Chacun peut adhérer à la démarche qu’il trouve judicieuse et nous ne devons dénier
à personne la possibilité de le faire. Que d’aucuns soient favorables à la politique
et aux méthodes de G.Gallot et ne défendent pas cette politique et ces méthodes
nous semblerait même regrettable. Pareillement, et justement au sein des instances
où nous sommes élus, nous voulons faire valoir nos réflexions et exprimer nos désaccords
comme nos accords, nos différences en somme, quand nous pensons devoir le faire.
C’est une chose certainement difficile de dire sa divergence, sans fermer le débat,
sans isoler définitivement celle ou celui qui nous (pr)oppose sa vision.

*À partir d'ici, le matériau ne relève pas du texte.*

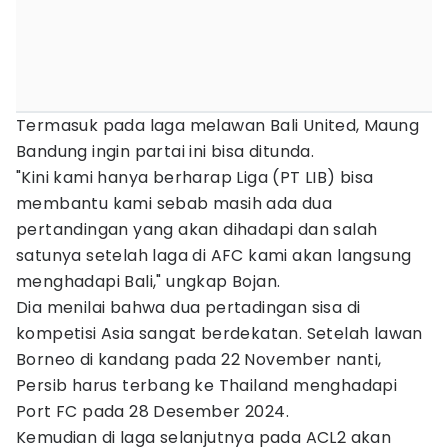
Termasuk pada laga melawan Bali United, Maung
Bandung ingin partai ini bisa ditunda.
"Kini kami hanya berharap Liga (PT LIB) bisa
membantu kami sebab masih ada dua
pertandingan yang akan dihadapi dan salah
satunya setelah laga di AFC kami akan langsung
menghadapi Bali," ungkap Bojan.
Dia menilai bahwa dua pertadingan sisa di
kompetisi Asia sangat berdekatan. Setelah lawan
Borneo di kandang pada 22 November nanti,
Persib harus terbang ke Thailand menghadapi
Port FC pada 28 Desember 2024.
Kemudian di laga selanjutnya pada ACL2 akan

Une fois passées
ces difficultés nous nous croiserons tous, et devrons travailler ensemble.

 

La semaine passée, le Ministère, à qui nous avions transmis notre analyse de l’Audit
réalisé par l’Inspection, n’a pas souhaité nous associer à la réunion de restitution
de cet Audit mais nous a convié à une nouvelle réunion en présence de G.Gallot.
En cohérence, nous avons refusé cette proposition équivalente à celle de notre premier
rendez-vous. Le Ministère regrette et comprend.

 

Nous continuerons d’analyser sérieusement la situation actuelle sans nous laisser
discréditer et proposerons dans les jours qui viennent des pistes pour réorienter l’école
et travailler selon d’autres principes que ceux du fait accompli.

 

Comme toujours, mais dans un délai plus court c’est promis, nous vous tiendrons informé.